Maputo, Mozambique |
Nous voilà partis pour le Mozambique. José Antonio Maria Vaz est à
l’origine boulanger, et ce depuis l’âge de six ans, car il n’y a pas d’âge
pour commencer à travailler quand on est pauvre en Afrique. Mais il devient
« chroniqueur des vents », surnom qu’il aura quand il dédiera sa vie à une
histoire, un seul récit à raconter, celui de cette terrible et poignante
rencontre qui l’aura profondément transformé : le récit des neuf dernières
nuits qu’il aura passées avec Nelio avant sa mort.
Posons le décor. José Antonio Maria Vaz vit à Maputo. Tout comme Dona Esmeralda la propriétaire de la boulangerie et du théâtre attenant. Dona Esmeralda est une vieille femme, fille d’un ancien gouverneur de la ville, Dom Joaquim Leonardo Dos Santos, à l’époque où le Mozambique était colonie portugaise. Bien sûr, c’était il y a déjà longtemps. Depuis, il y a eu la révolution et tout ce qui pouvait rappeler cette période, comme les très nombreuses statues érigées sur les grandes places ou les noms des rues, a été supprimé. Mais la vieille femme reste dans ses rêves et son théâtre lui sert à monter des spectacles nés de son imagination et relativement abscons (avec des costumes comme des têtes d’éléphant à porter en plein cagnard…). En passant par la boulangerie, il est possible pour les employés de monter dans un ancien réduit dédié au matériel de projection au-dessus de la salle du public et de voir les représentations. Pas très compréhensibles ces spectacles pour José Antonio mais c’est quand même plaisant.
Cases du Mozambique |
Une nuit, alors qu’il travaille à la préparation du pain,
José Antonio entend deux coups de feu. Bizarre, cela semble venir du
théâtre, mais il n’y a pas de représentation à cette heure-là, le théâtre
est vide. Sa curiosité le pousse à se faufiler à l’intérieur de la salle car
il connaît toutes les astuces pour y entrer ainsi que pour monter sur le
toit. Quelle n’est pas sa surprise lorsqu’il découvre gisant sur la scène un
enfant blessé par balle. Il se penche et l’enfant lui dit de ne pas
l’emmener à l’hôpital. Sans réfléchir, José Antonio porte le petit
corps saignant sur le toit. Dans la nuit africaine étoilée. A l’abris des
regards. Il l’installe sur un vieux matelas et tente de panser ses deux
plaies, deux trous faits par des balles. L’enfant lui dit s’appeler
Nelio. Il va lui raconter pourquoi il est là, comment il en est
arrivé là. Mais à son rythme. Nelio garantit qu’il aura le temps de
tout dire avant de mourir. José Antonio ne veut pas qu’un enfant, de
dix ans environ, meure comme ça.
C’est nuit après nuit que José Antonio écoutera l’enfant lors des
courtes périodes de répit entre accès de fièvre et endormissement. Neuf
nuits.
La première nuit est consacrée au massacre des gens de son village. Des
soi-disant libérateurs déguisés en pseudo soldats, ivres d’alcool et de
drogue, affamés, arrivent dans le village pour le piller, pour tuer, pour
violer et pour enrôler de force des hommes, des jeunes, des enfants dans
leur combat barbare.
Horreur suprême, sous les yeux de sa mère et de tout le village, un bébé est écrasé dans un mortier à maïs sous le poids du pilon manœuvré avec frénésie par l’un de ces soudards. Et on brûle les cases pour finir par partir vers un autre village. Nelio est emmené. Mais il s’échappera.

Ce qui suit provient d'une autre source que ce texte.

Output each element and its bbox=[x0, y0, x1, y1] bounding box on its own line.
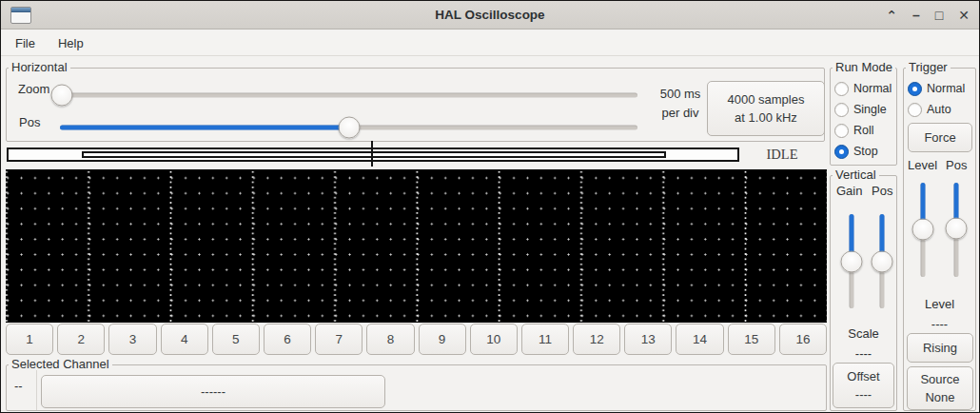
pos-slider-label: Pos bbox=[19, 115, 40, 129]
radio-stop[interactable]: Stop bbox=[834, 141, 892, 162]
horizontal-group-label: Horizontal bbox=[9, 60, 70, 74]
vertical-gain-slider[interactable] bbox=[840, 214, 863, 308]
channel-button-1[interactable]: 1 bbox=[6, 324, 53, 355]
channel-button-12[interactable]: 12 bbox=[573, 324, 620, 355]
shade-icon[interactable]: ⌃ bbox=[886, 9, 897, 22]
slider-handle[interactable] bbox=[841, 250, 863, 272]
radio-single[interactable]: Single bbox=[834, 99, 892, 120]
channel-button-14[interactable]: 14 bbox=[676, 324, 723, 355]
channel-button-10[interactable]: 10 bbox=[470, 324, 518, 355]
trigger-level-label: Level bbox=[904, 297, 975, 311]
menubar: File Help bbox=[1, 30, 979, 56]
slider-handle[interactable] bbox=[338, 117, 360, 139]
selected-channel-value: -- bbox=[14, 379, 23, 393]
radio-normal[interactable]: Normal bbox=[908, 78, 965, 99]
run-mode-group: Run Mode NormalSingleRollStop bbox=[830, 68, 897, 166]
sample-rate-button[interactable]: 4000 samples at 1.00 kHz bbox=[707, 81, 825, 136]
slider-track bbox=[56, 93, 637, 98]
zoom-slider-label: Zoom bbox=[18, 82, 49, 96]
channel-button-16[interactable]: 16 bbox=[779, 324, 827, 355]
channel-button-6[interactable]: 6 bbox=[264, 324, 311, 355]
radio-circle bbox=[908, 82, 922, 96]
selected-channel-divider bbox=[36, 370, 37, 410]
channel-button-11[interactable]: 11 bbox=[521, 324, 569, 355]
channel-button-5[interactable]: 5 bbox=[212, 324, 260, 355]
trigger-options: NormalAuto bbox=[908, 78, 965, 120]
trigger-level-slider[interactable] bbox=[911, 183, 934, 277]
vertical-group-label: Vertical bbox=[833, 167, 879, 182]
run-mode-options: NormalSingleRollStop bbox=[834, 78, 892, 162]
channel-button-8[interactable]: 8 bbox=[366, 324, 414, 355]
selected-channel-name-button[interactable]: ------ bbox=[41, 375, 385, 408]
window-icon bbox=[10, 7, 31, 24]
vertical-group: Vertical Gain Pos Scale ---- Offset ---- bbox=[830, 175, 897, 411]
hal-oscilloscope-window: HAL Oscilloscope ⌃ – □ ✕ File Help Horiz… bbox=[0, 0, 980, 413]
radio-auto[interactable]: Auto bbox=[908, 99, 965, 120]
channel-button-row: 12345678910111213141516 bbox=[6, 324, 827, 355]
trigger-level-value: ---- bbox=[904, 317, 975, 331]
vertical-pos-slider[interactable] bbox=[871, 214, 893, 308]
radio-circle bbox=[834, 82, 849, 96]
run-mode-group-label: Run Mode bbox=[833, 60, 895, 74]
slider-handle[interactable] bbox=[872, 250, 893, 272]
minimize-icon[interactable]: – bbox=[912, 9, 920, 22]
channel-button-15[interactable]: 15 bbox=[728, 324, 775, 355]
status-badge: IDLE bbox=[751, 147, 813, 163]
scale-value: ---- bbox=[831, 346, 896, 361]
titlebar[interactable]: HAL Oscilloscope ⌃ – □ ✕ bbox=[1, 1, 979, 30]
trigger-source-button[interactable]: Source None bbox=[907, 366, 973, 410]
channel-button-3[interactable]: 3 bbox=[108, 324, 156, 355]
scale-label: Scale bbox=[831, 326, 896, 341]
radio-circle bbox=[834, 124, 849, 138]
vertical-pos-slider-label: Pos bbox=[872, 184, 892, 198]
maximize-icon[interactable]: □ bbox=[935, 9, 943, 22]
radio-circle bbox=[908, 103, 922, 117]
channel-button-4[interactable]: 4 bbox=[161, 324, 208, 355]
slider-handle[interactable] bbox=[51, 85, 73, 107]
trigger-level-slider-label: Level bbox=[908, 158, 937, 172]
trigger-pos-slider-label: Pos bbox=[946, 158, 967, 172]
menu-help[interactable]: Help bbox=[49, 32, 92, 54]
slider-handle[interactable] bbox=[912, 218, 934, 240]
radio-circle bbox=[834, 145, 849, 159]
horizontal-pos-slider[interactable] bbox=[60, 116, 637, 139]
trigger-group: Trigger NormalAuto Force Level Pos Level… bbox=[903, 68, 976, 411]
time-per-div: 500 ms per div bbox=[652, 85, 709, 123]
offset-button[interactable]: Offset ---- bbox=[833, 363, 894, 408]
horizontal-group: Horizontal Zoom Pos 500 ms per div 4000 … bbox=[6, 68, 825, 142]
channel-button-13[interactable]: 13 bbox=[624, 324, 672, 355]
window-title: HAL Oscilloscope bbox=[1, 8, 979, 22]
radio-normal[interactable]: Normal bbox=[834, 78, 892, 99]
channel-button-9[interactable]: 9 bbox=[419, 324, 466, 355]
trigger-position-marker bbox=[371, 141, 373, 167]
channel-button-7[interactable]: 7 bbox=[315, 324, 363, 355]
force-button[interactable]: Force bbox=[908, 123, 972, 152]
radio-roll[interactable]: Roll bbox=[834, 120, 892, 141]
horizontal-zoom-slider[interactable] bbox=[56, 84, 637, 107]
menu-file[interactable]: File bbox=[7, 32, 44, 54]
trigger-group-label: Trigger bbox=[906, 60, 951, 74]
trigger-pos-slider[interactable] bbox=[945, 183, 968, 277]
window-controls: ⌃ – □ ✕ bbox=[886, 1, 970, 30]
scope-display[interactable] bbox=[6, 169, 827, 323]
gain-slider-label: Gain bbox=[836, 184, 862, 198]
channel-button-2[interactable]: 2 bbox=[57, 324, 105, 355]
record-view-window bbox=[82, 151, 666, 158]
close-icon[interactable]: ✕ bbox=[958, 9, 970, 22]
trigger-edge-button[interactable]: Rising bbox=[907, 333, 973, 363]
radio-circle bbox=[834, 103, 849, 117]
slider-handle[interactable] bbox=[946, 217, 968, 239]
selected-channel-group-label: Selected Channel bbox=[9, 357, 112, 371]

Mouzinho de Albuquerque "pacificateur" du mozambique |
Nelio rencontre Yabu Bata, un nain qui voyage avec sa valise,
à pied. L’enfant apprendra auprès de cet étrange petit bonhomme qu’il lui
faut suivre le fleuve qui mène à la mer, puis suivre la côte pour arriver en
ville, car il ne peut pas vivre tout seul. Yabu Bata doit de son côté
continuer sa quête.
Enfin arrivé en ville, Nelio tombe sur Senhor Castigo, le
malhonnête, l’exploiteur d’enfants. Nelio mendie quelques temps pour
cet homme pour avoir à manger, mais ce n’est pas du tout ce qu’il veut. Il
s’enfuit, couche dans une vieille carcasse de voiture, change de quartier et
finalement s’approche d’une bande d’enfants des rues.
Les enfants des rues sont nombreux. Parmi les moyens de subsistance, il y a la technique de salir des belles voitures pour ensuite se proposer pour les nettoyer. Avec tout ce qu’il a traversé, Nelio a la maturité d’un homme, il ne juge pas, il comprend. Sa réflexion est grave, mais son écoute des autres enfants de la bande dirigée par Cosmos et son attitude de conciliateur lui permettent d’y être intégré. Contrairement aux autres enfants qui dorment ensemble sur les marches du palais de justice, Nelio se trouve un refuge original dans le corps d’un cheval, une statue équestre oubliée dans le cadre des démolitions des vestiges de la colonisation.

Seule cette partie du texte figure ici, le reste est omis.